[Data section — start]

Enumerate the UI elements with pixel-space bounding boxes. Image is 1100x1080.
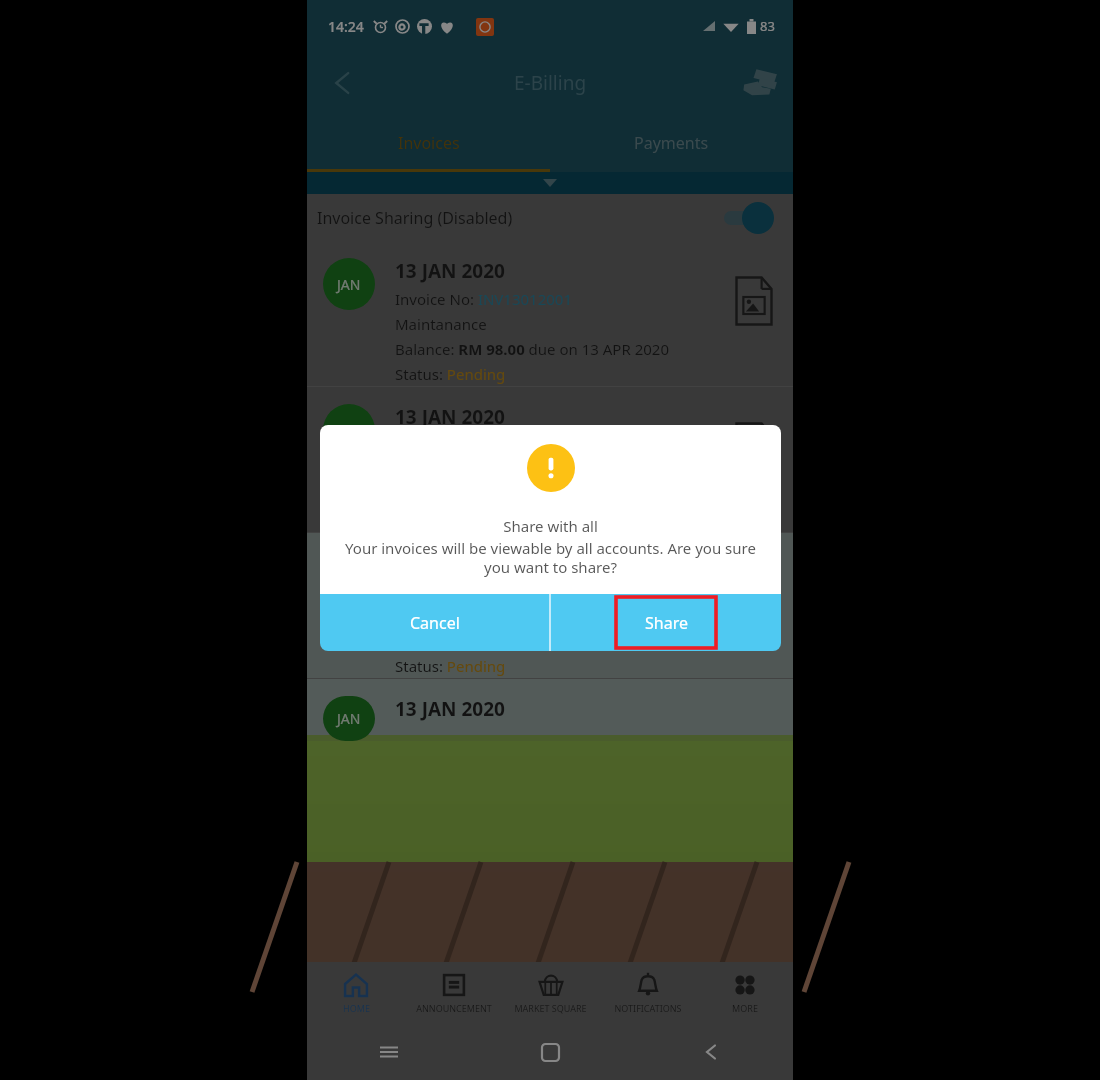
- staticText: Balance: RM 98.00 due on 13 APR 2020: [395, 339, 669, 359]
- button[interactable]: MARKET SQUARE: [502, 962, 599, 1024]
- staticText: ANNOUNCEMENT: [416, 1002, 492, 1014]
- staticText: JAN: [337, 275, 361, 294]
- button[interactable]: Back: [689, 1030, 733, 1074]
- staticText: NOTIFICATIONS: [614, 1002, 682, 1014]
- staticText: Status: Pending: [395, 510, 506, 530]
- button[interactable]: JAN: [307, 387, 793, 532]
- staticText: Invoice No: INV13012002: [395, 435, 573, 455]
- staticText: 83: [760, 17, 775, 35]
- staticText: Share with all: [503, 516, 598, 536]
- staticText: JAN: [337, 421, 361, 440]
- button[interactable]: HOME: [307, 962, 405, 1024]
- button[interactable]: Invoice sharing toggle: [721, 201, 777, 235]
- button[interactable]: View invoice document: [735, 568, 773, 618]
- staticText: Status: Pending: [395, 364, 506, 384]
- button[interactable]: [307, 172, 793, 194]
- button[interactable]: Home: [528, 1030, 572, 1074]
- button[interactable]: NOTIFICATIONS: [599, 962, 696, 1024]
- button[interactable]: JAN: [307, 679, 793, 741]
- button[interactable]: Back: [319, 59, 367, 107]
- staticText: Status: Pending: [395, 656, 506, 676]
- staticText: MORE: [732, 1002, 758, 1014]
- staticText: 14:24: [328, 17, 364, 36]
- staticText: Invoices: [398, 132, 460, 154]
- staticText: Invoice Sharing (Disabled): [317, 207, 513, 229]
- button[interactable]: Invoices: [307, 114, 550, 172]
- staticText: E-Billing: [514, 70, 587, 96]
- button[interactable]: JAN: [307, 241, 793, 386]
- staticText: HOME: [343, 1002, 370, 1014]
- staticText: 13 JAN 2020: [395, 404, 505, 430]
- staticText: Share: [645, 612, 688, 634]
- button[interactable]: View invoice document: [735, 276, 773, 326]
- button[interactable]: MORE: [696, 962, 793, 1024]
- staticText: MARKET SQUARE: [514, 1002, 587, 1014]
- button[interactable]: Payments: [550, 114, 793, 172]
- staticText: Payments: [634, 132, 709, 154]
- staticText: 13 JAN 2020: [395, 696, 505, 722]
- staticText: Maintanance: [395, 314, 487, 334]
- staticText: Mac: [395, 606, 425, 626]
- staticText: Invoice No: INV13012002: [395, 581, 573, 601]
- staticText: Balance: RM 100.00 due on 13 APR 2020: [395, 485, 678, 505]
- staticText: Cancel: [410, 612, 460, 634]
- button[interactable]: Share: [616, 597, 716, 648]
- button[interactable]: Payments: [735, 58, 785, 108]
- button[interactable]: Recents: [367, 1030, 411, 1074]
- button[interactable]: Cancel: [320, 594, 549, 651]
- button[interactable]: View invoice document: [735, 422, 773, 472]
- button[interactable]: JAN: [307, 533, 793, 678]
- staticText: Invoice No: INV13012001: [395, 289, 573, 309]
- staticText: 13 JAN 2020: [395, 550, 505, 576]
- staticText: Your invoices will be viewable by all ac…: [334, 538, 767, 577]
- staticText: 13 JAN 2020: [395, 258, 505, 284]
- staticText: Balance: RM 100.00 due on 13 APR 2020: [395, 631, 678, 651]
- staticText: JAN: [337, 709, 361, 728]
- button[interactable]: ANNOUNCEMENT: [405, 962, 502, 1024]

[Data section — finish]

• What you should do:
Could you reproduce all of the material exactly? Keep the pictures out of it.

• Result of this exercise:
Enumerate the UI elements with pixel-space bounding boxes. Image is 1100x1080.
- staticText: Balance: RM 98.00 due on 13 APR 2020: [395, 339, 669, 359]
- button[interactable]: MARKET SQUARE: [502, 962, 599, 1024]
- staticText: ANNOUNCEMENT: [416, 1002, 492, 1014]
- staticText: JAN: [337, 275, 361, 294]
- button[interactable]: Back: [689, 1030, 733, 1074]
- staticText: NOTIFICATIONS: [614, 1002, 682, 1014]
- staticText: Status: Pending: [395, 510, 506, 530]
- button[interactable]: JAN: [307, 387, 793, 532]
- staticText: Invoice No: INV13012002: [395, 435, 573, 455]
- staticText: 83: [760, 17, 775, 35]
- staticText: Share with all: [503, 516, 598, 536]
- staticText: JAN: [337, 421, 361, 440]
- button[interactable]: HOME: [307, 962, 405, 1024]
- button[interactable]: Invoice sharing toggle: [721, 201, 777, 235]
- button[interactable]: View invoice document: [735, 568, 773, 618]
- staticText: Status: Pending: [395, 364, 506, 384]
- button[interactable]: [307, 172, 793, 194]
- button[interactable]: Home: [528, 1030, 572, 1074]
- button[interactable]: NOTIFICATIONS: [599, 962, 696, 1024]
- button[interactable]: JAN: [307, 679, 793, 741]
- button[interactable]: Back: [319, 59, 367, 107]
- staticText: Status: Pending: [395, 656, 506, 676]
- staticText: MORE: [732, 1002, 758, 1014]
- staticText: 14:24: [328, 17, 364, 36]
- staticText: Invoices: [398, 132, 460, 154]
- staticText: Invoice Sharing (Disabled): [317, 207, 513, 229]
- button[interactable]: Invoices: [307, 114, 550, 172]
- staticText: E-Billing: [514, 70, 587, 96]
- button[interactable]: JAN: [307, 241, 793, 386]
- staticText: HOME: [343, 1002, 370, 1014]
- staticText: 13 JAN 2020: [395, 404, 505, 430]
- staticText: Share: [645, 612, 688, 634]
- button[interactable]: View invoice document: [735, 276, 773, 326]
- button[interactable]: MORE: [696, 962, 793, 1024]
- staticText: MARKET SQUARE: [514, 1002, 587, 1014]
- button[interactable]: Payments: [550, 114, 793, 172]
- staticText: Payments: [634, 132, 709, 154]
- staticText: 13 JAN 2020: [395, 696, 505, 722]
- staticText: Maintanance: [395, 314, 487, 334]
- staticText: Mac: [395, 606, 425, 626]
- staticText: Invoice No: INV13012002: [395, 581, 573, 601]
- staticText: Balance: RM 100.00 due on 13 APR 2020: [395, 485, 678, 505]
- staticText: Cancel: [410, 612, 460, 634]
- button[interactable]: Share: [616, 597, 716, 648]
- button[interactable]: Payments: [735, 58, 785, 108]
- button[interactable]: Recents: [367, 1030, 411, 1074]
- button[interactable]: Cancel: [320, 594, 549, 651]
- button[interactable]: View invoice document: [735, 422, 773, 472]
- button[interactable]: JAN: [307, 533, 793, 678]
- staticText: Invoice No: INV13012001: [395, 289, 573, 309]
- staticText: 13 JAN 2020: [395, 550, 505, 576]
- staticText: Your invoices will be viewable by all ac…: [334, 538, 767, 577]
- staticText: 13 JAN 2020: [395, 258, 505, 284]
- staticText: Balance: RM 100.00 due on 13 APR 2020: [395, 631, 678, 651]
- staticText: JAN: [337, 709, 361, 728]
- button[interactable]: ANNOUNCEMENT: [405, 962, 502, 1024]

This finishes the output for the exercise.